Nell’un caso, si tratta dell’apparato burocratico, nell’altro
del mercato. Mercato coadiuvato spesso dagli stati “fondati”
sulle carte dei diritti.
Si
faccia attenzione: non si tratta di una questione di compassione e di
pietà umana. Le ostentazioni di questa compassione e le varie
associazioni di beneficenza sono piuttosto comuni in questa che è
l’epoca economicamente più iniqua che la storia ricordi, seppure è
reale, oltre che molto preoccupante, la tendenza anaffettiva degli
individui postmoderni, in grado di accettare la marginalità e
l’indigenza nelle loro città senza troppi traumi emotivi, di
vedere sui teleschermi immagini alla massima risoluzione di persone
dilaniate dalla guerra o distrutte dalla povertà, con una commozione
superficiale che può presto trasformarsi in ilarità al successivo
programma di intrattenimento. Ma anche questo fatto rivela qualcosa
di più della semplice “disumanità”. Si tratta di un preciso
modello antropologico di individuo (in particolare quello
occidentale).
Il
sociologo Marc Augé ha usato il neologismo di non-luoghi
per descrivere gli spazi sempre più diffusi ed estesi dell’attuale
paesaggio urbano delle metropoli (ma ormai anche dei piccoli centri).
Si tratti di luoghi “desocializzati”, luoghi nei quali la gente
non si intrattiene, non entra in contatto (se non per ciò che è
indispensabile); luoghi che non hanno più una valenza nei rapporti
umani, ma solo in quelli commerciali o produttivi. Sono spazi
“freddi”, nei quali non si esprime la socialità e la
partecipazione alla comunità dell’individuo.
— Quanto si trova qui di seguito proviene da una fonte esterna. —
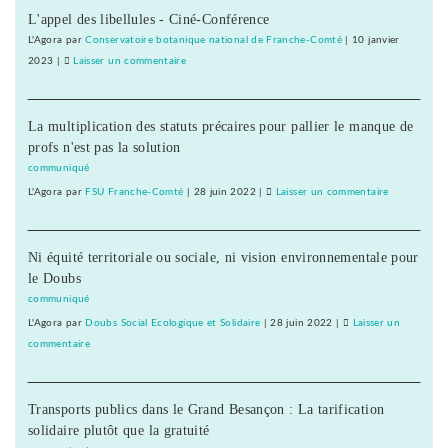
du
L'appel des libellules - Ciné-Conférence
dénonce
Crédit
les
L'Agora
par
Conservatoire botanique national de Franche-Comté
|
10 janvier
mutuel
entraves
2023
|
Laisser un commentaire
on
dans
au
Le
ses
droit
SNJ
journaux
syndical
La multiplication des statuts précaires pour pallier le manque de
dénonce
du
profs n'est pas la solution
les
Crédit
entraves
communiqué
mutuel
au
L'Agora
par
FSU Franche-Comté
|
28 juin 2022
|
Laisser un commentaire
on
dans
droit
Le
ses
syndical
SNJ
journaux
du
Ni équité territoriale ou sociale, ni vision environnementale pour
dénonce
Crédit
le Doubs
les
mutuel
entraves
communiqué
dans
au
L'Agora
par
Doubs Social Ecologique et Solidaire
|
28 juin 2022
|
Laisser un
ses
droit
commentaire
on
journaux
syndical
Le
du
SNJ
Crédit
Transports publics dans le Grand Besançon : La tarification
dénonce
mutuel
solidaire plutôt que la gratuité
les
dans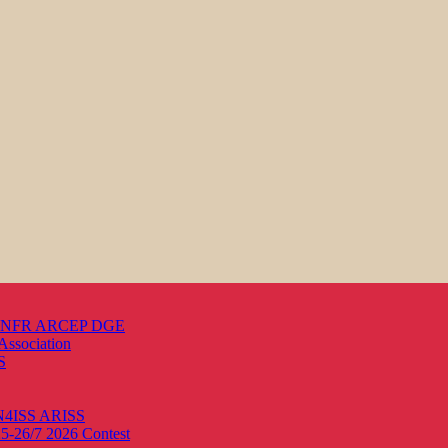
s ANFR ARCEP DGE
Association
S
ON4ISS
ARISS
25-26/7 2026
Contest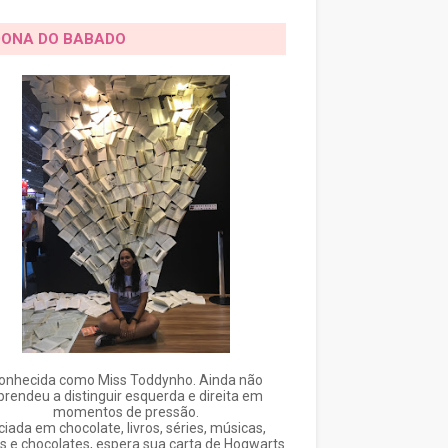
DONA DO BABADO
onhecida como Miss Toddynho. Ainda não
prendeu a distinguir esquerda e direita em
momentos de pressão.
ciada em chocolate, livros, séries, músicas,
s e chocolates, espera sua carta de Hogwarts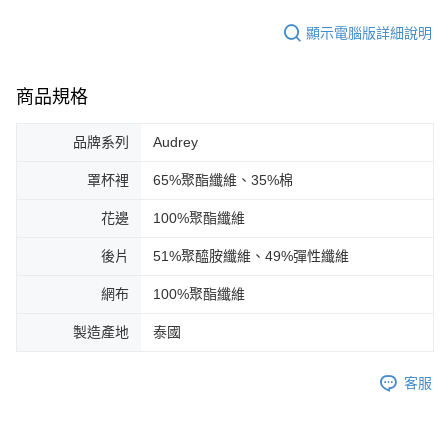
顯示電腦版詳細說明
商品規格
品牌系列
Audrey
罩杯裡
65%聚酯纖維、35%棉
花邊
100%聚酯纖維
後片
51%聚醯胺纖維、49%彈性纖維
網布
100%聚酯纖維
製造產地
泰國
客服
Spazi che servono
soltanto per il transito di merci o persone e in definitiva per il
rapporto di scambio e per il consumo. In questi spazi ciascuno, pur
se immerso in una folla, è perfettamente isolato, separato
dall’altro pur in condizioni di prossimità fisica. Ognuno è
chiuso nel suo privato, perché il consumo è un’attività
omologante ma che avviene individualmente e isolatamente. Tutti fanno
la stessa cosa (eccetto, forse, nella scelta della marca di telefono)
ma ciascuno per proprio conto. In questa condizione non è possibile
maturare quella che Bauman chiama “negoziazione delle differenze”.
Non è possibile entrare in comunicazione empatica. L’isolamento ci
impedisce di provare emozioni più che superficiali e passeggere per
un altro individuo, che è a tutti gli effetti un estraneo,
perché è estraniato
da noi.
Si
capisce bene, allora, che in una società del genere, è solo
l’individualità completamente privatizzata – e perciò alienata
– che può esprimersi. È fatto divieto sacro e assoluto di
ostacolare l’espressione privata di questa individualità (anche
nei luoghi pubblici) che deve essere “libera” di desiderare e di
consumare, mentre, invece, tutto ciò che presuppone una socialità,
un rapporto non meramente commerciale tra soggetti, è giudicato un
disturbo della sacralità del privato. Ecco perché “dà fastidio”
il barbone che chiede l’elemosina, e quando uno di questi individui
ai margini della società dei consumi reclama attenzione, ci
costringe cioè a una reazione emotiva e infrange l’estraneità
nella quale lo abbiamo relegato, quando insomma vìola lo spazio
comune privatizzato (o il “luogo pubblico non civile”, per usare
il lessico di Bauman) è visto come l’autore di un’aggressione
persino peggiore dei patimenti che egli sta subendo. Un’aggressione
considerata meritevole di essere portata in tribunale e giudicata
sulla base del formalismo della legge.